Skip to content

Evaluation Onboarding

This guide gives evaluators, pilots, and new contributors a concrete path from first install to evidence-backed deployment. Use it as the shared checklist for a first Director-AI trial.

Pilot Charter

Write this charter before tuning thresholds:

Field Question to answer
Workflow Which exact model output will Director-AI inspect?
Consequence What happens if this output is wrong?
Evidence source Which governed facts, documents, or labelled examples define correctness?
Control action Should the guard raise, annotate, halt, reject, or route to review?
Acceptance metric Which false-positive, false-negative, latency, and review-cost limits matter?
Owner Who approves threshold changes and production rollout?

The first pilot is successful when this charter has measured evidence, not when every optional integration has been enabled.

1. Choose The Pilot Shape

Pick one primary workflow before changing thresholds or adding integrations.

Pilot shape Best first artefact Success signal
SDK wrapper guard() around one existing client Unsupported claims are blocked or annotated
RAG assistant Vector-backed facts plus batch checks Rejections cite the right source chunks
Streaming app StreamingKernel or proxy stream guard Bad partial output halts before completion
Internal review queue Human review plus calibration store Review decisions improve threshold selection
Enterprise gateway REST/gRPC service behind auth and rate limits Tenant-safe audit events are produced

Keep the first pilot narrow. One workflow with good evidence is more useful than many integrations with unclear acceptance criteria.
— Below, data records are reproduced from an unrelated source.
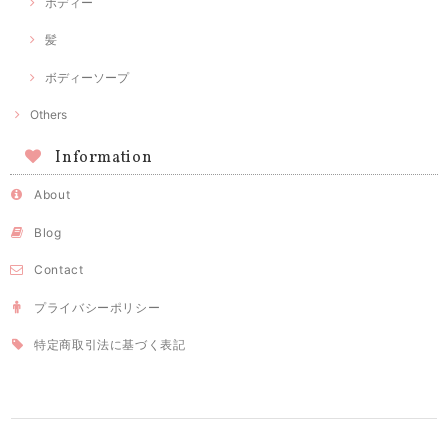
ボディー
髪
ボディーソープ
Others
Information
About
Blog
Contact
プライバシーポリシー
特定商取引法に基づく表記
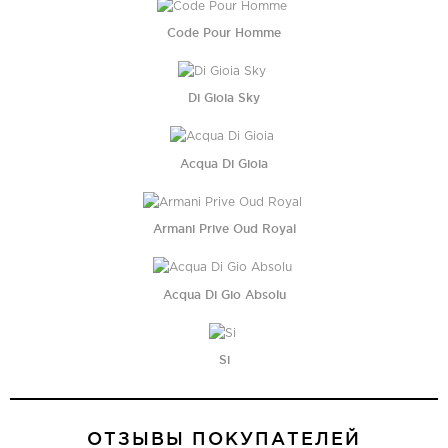
Code Pour Homme
Di Gioia Sky
Acqua Di Gioia
Armani Prive Oud Royal
Acqua Di Gio Absolu
Si
ОТЗЫВЫ ПОКУПАТЕЛЕЙ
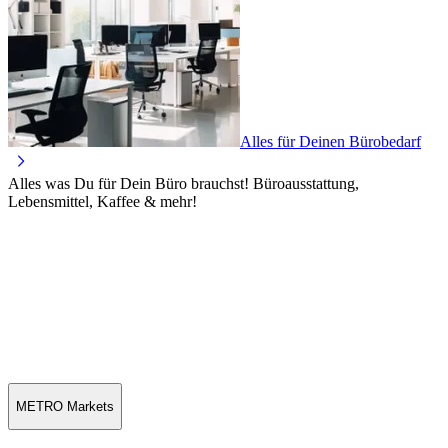
Alles für Deinen Bürobedarf
Alles was Du für Dein Büro brauchst! Büroausstattung,
Lebensmittel, Kaffee & mehr!
METRO Markets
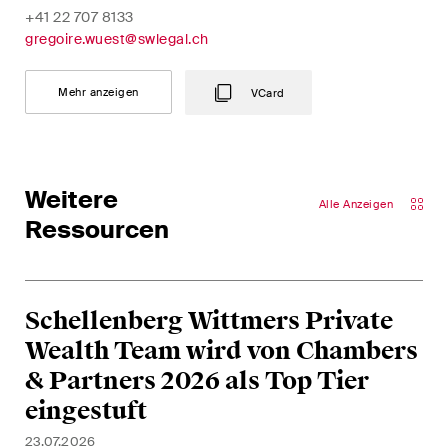
Abonnieren
+41 22 707 8133
gregoire.wuest@swlegal.ch
Mehr anzeigen
VCard
Weitere
Alle Anzeigen
Ressourcen
Schellenberg Wittmers Private
Wealth Team wird von Chambers
& Partners 2026 als Top Tier
eingestuft
23.07.2026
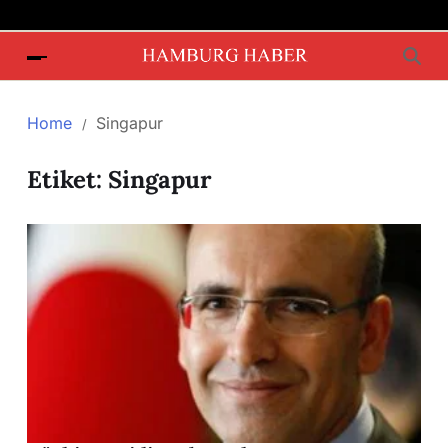
Home
Singapur
Etiket:
Singapur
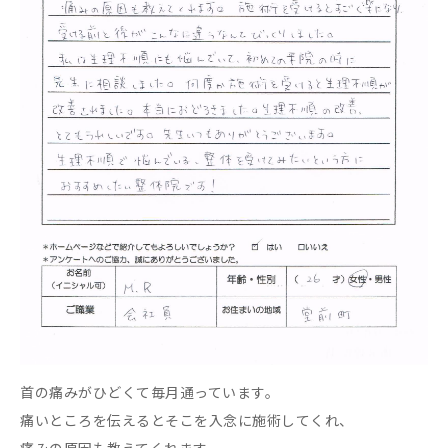
首の痛みがひどくて毎月通っています。
痛いところを伝えるとそこを入念に施術してくれ、
痛みの原因も教えてくれます。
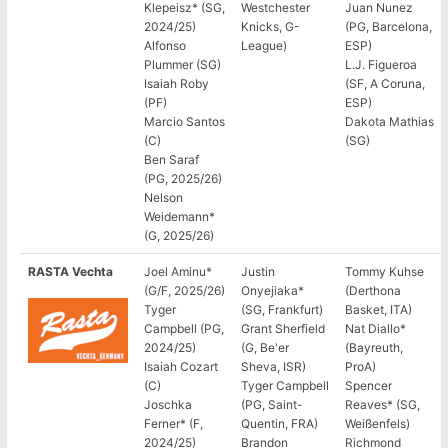
Klepeisz* (SG,
Westchester
Juan Nunez
2024/25)
Knicks, G-
(PG, Barcelona,
Alfonso
League)
ESP)
Plummer (SG)
L.J. Figueroa
Isaiah Roby
(SF, A Coruna,
(PF)
ESP)
Marcio Santos
Dakota Mathias
(C)
(SG)
Ben Saraf
(PG, 2025/26)
Nelson
Weidemann*
(G, 2025/26)
RASTA Vechta
Joel Aminu*
Justin
Tommy Kuhse
(G/F, 2025/26)
Onyejiaka*
(Derthona
Tyger
(SG, Frankfurt)
Basket, ITA)
Campbell (PG,
Grant Sherfield
Nat Diallo*
2024/25)
(G, Be'er
(Bayreuth,
Isaiah Cozart
Sheva, ISR)
ProA)
(C)
Tyger Campbell
Spencer
Joschka
(PG, Saint-
Reaves* (SG,
Ferner* (F,
Quentin, FRA)
Weißenfels)
2024/25)
Brandon
Richmond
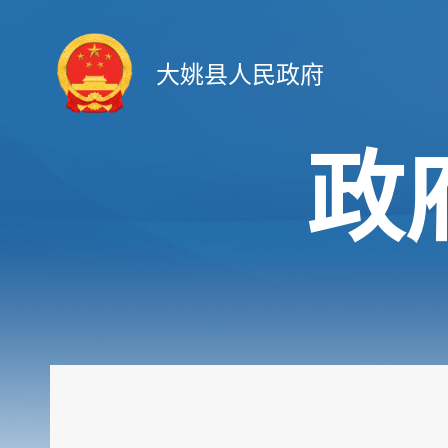
大姚县人民政府
政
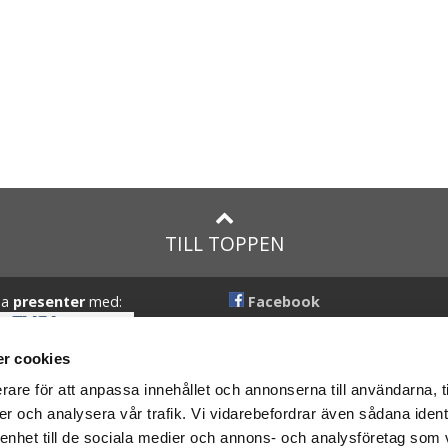
TILL TOPPEN
na
presenter
med:
Facebook
Instagram
r cookies
presenter
med Posten och
rare för att anpassa innehållet och annonserna till användarna, t
er och analysera vår trafik. Vi vidarebefordrar även sådana ident
 enhet till de sociala medier och annons- och analysföretag som 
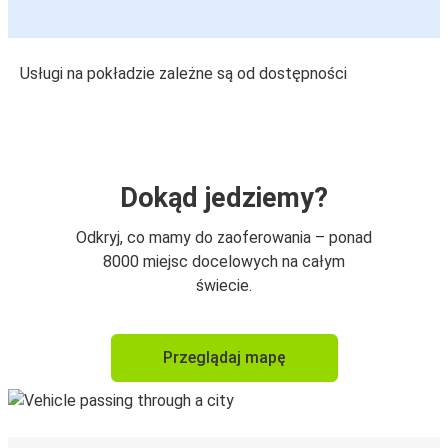
Usługi na pokładzie zależne są od dostępności
Dokąd jedziemy?
Odkryj, co mamy do zaoferowania – ponad
8000 miejsc docelowych na całym
świecie.
Przeglądaj mapę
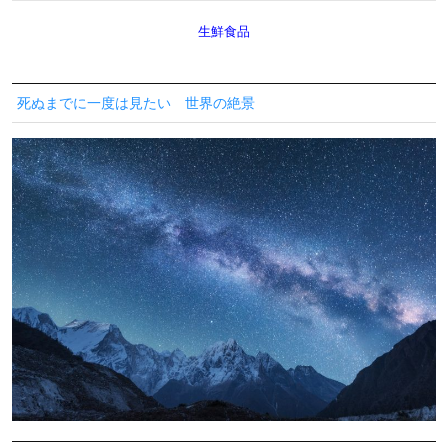
生鮮食品
死ぬまでに一度は見たい 世界の絶景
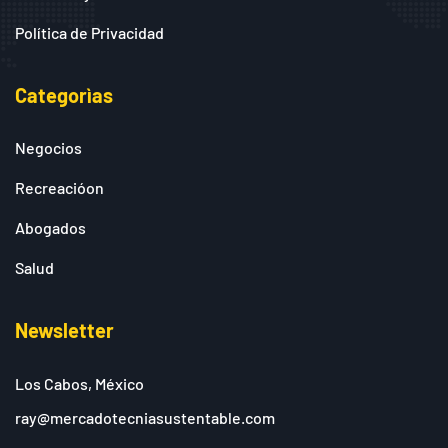
Política de Privacidad
Categorìas
Negocios
Recreacióon
Abogados
Salud
Newsletter
Los Cabos, México
ray@mercadotecniasustentable.com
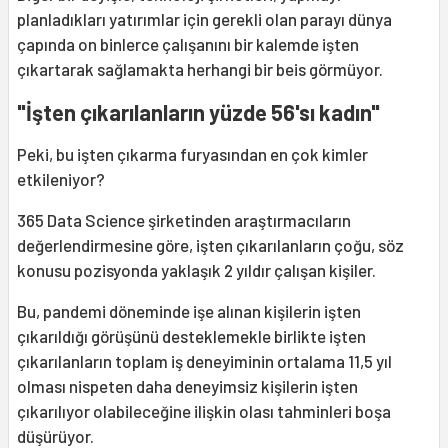
planladıkları yatırımlar için gerekli olan parayı dünya
çapında on binlerce çalışanını bir kalemde işten
çıkartarak sağlamakta herhangi bir beis görmüyor.
"İşten çıkarılanların yüzde 56'sı kadın"
Peki, bu işten çıkarma furyasından en çok kimler
etkileniyor?
365 Data Science şirketinden araştırmacıların
değerlendirmesine göre, işten çıkarılanların çoğu, söz
konusu pozisyonda yaklaşık 2 yıldır çalışan kişiler.
Bu, pandemi döneminde işe alınan kişilerin işten
çıkarıldığı görüşünü desteklemekle birlikte işten
çıkarılanların toplam iş deneyiminin ortalama 11,5 yıl
olması nispeten daha deneyimsiz kişilerin işten
çıkarılıyor olabileceğine ilişkin olası tahminleri boşa
düşürüyor.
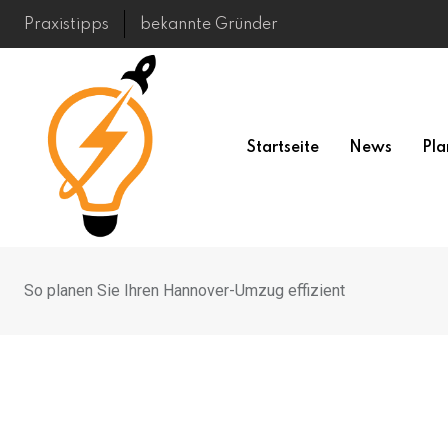
Skip
Praxistipps
bekannte Gründer
to
content
Startseite
News
Pla
So planen Sie Ihren Hannover-Umzug effizient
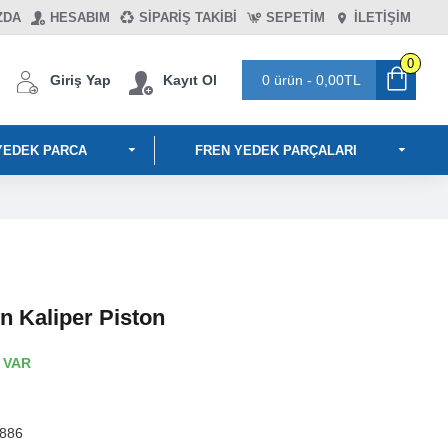
ZDA
HESABIM
SIPARIŞ TAKIBI
SEPETIM
İLETİŞİM
0
Giriş Yap
Kayıt Ol
0 ürün - 0,00TL
YEDEK PARCA
FREN YEDEK PARÇALARI
n Kaliper Piston
 VAR
886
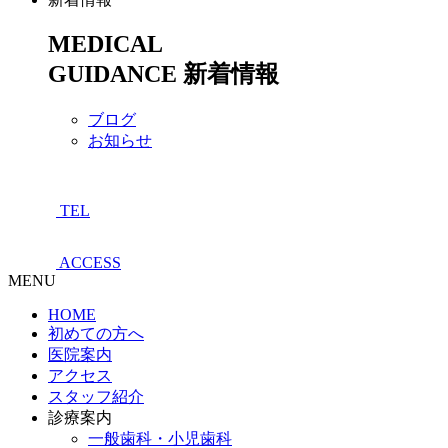
MEDICAL
GUIDANCE
新着情報
ブログ
お知らせ
TEL
ACCESS
MENU
HOME
初めての方へ
医院案内
アクセス
スタッフ紹介
診療案内
一般歯科・小児歯科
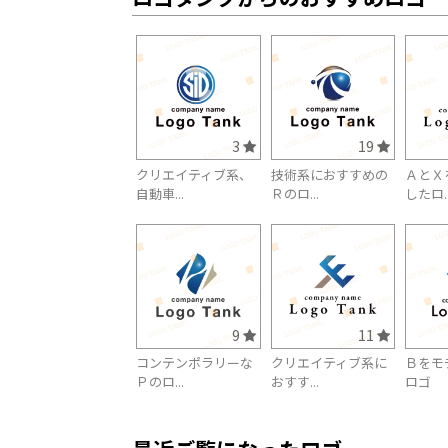
3
19
クリエイティブ系、
技術系におすすめの
ＡとＸ
自動車...
Ｒのロ...
したロ..
9
11
コンテンポラリーな
クリエイティブ系に
Ｂをモ
Ｐのロ...
おすす...
ロゴ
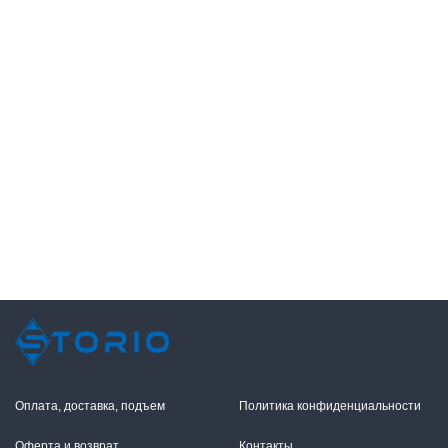
Оплата, доставка, подъем
Политика конфиденциальности
Оферта и возврат
Контакты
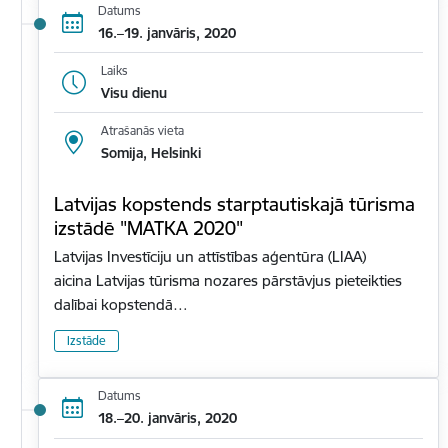
Datums
16.–19. janvāris, 2020
Laiks
Visu dienu
Atrašanās vieta
Somija, Helsinki
Latvijas kopstends starptautiskajā tūrisma
izstādē "MATKA 2020"
Latvijas Investīciju un attīstības aģentūra (LIAA)
aicina Latvijas tūrisma nozares pārstāvjus pieteikties
dalībai kopstendā…
Izstāde
Datums
18.–20. janvāris, 2020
2. Install The Right Extras

Need Install
In-process scoring and SDK wrapping pip install director-ai
NLI-backed factual scoring pip install "director-ai[nli]"
RAG and vector stores pip install "director-ai[nli,vector]"
REST service pip install "director-ai[nli,server]"
Full local evaluation stack pip install -e ".[dev,nli,vector,server]"

Start without optional runtimes unless the pilot requires them. Rust, ONNX, TensorRT, Go, Julia, Lean, gRPC, and WASM paths are deployment accelerators or specialised proof surfaces, not required for the first evaluation.

3. Run A First Check

from director_ai import score

result = score(
    "What is the refund policy?",
    "Refunds are available for 90 days.",
    facts={"policy": "Refunds are available for 30 days only."},
    threshold=0.3,
)

print(result.approved, result.score, result.evidence)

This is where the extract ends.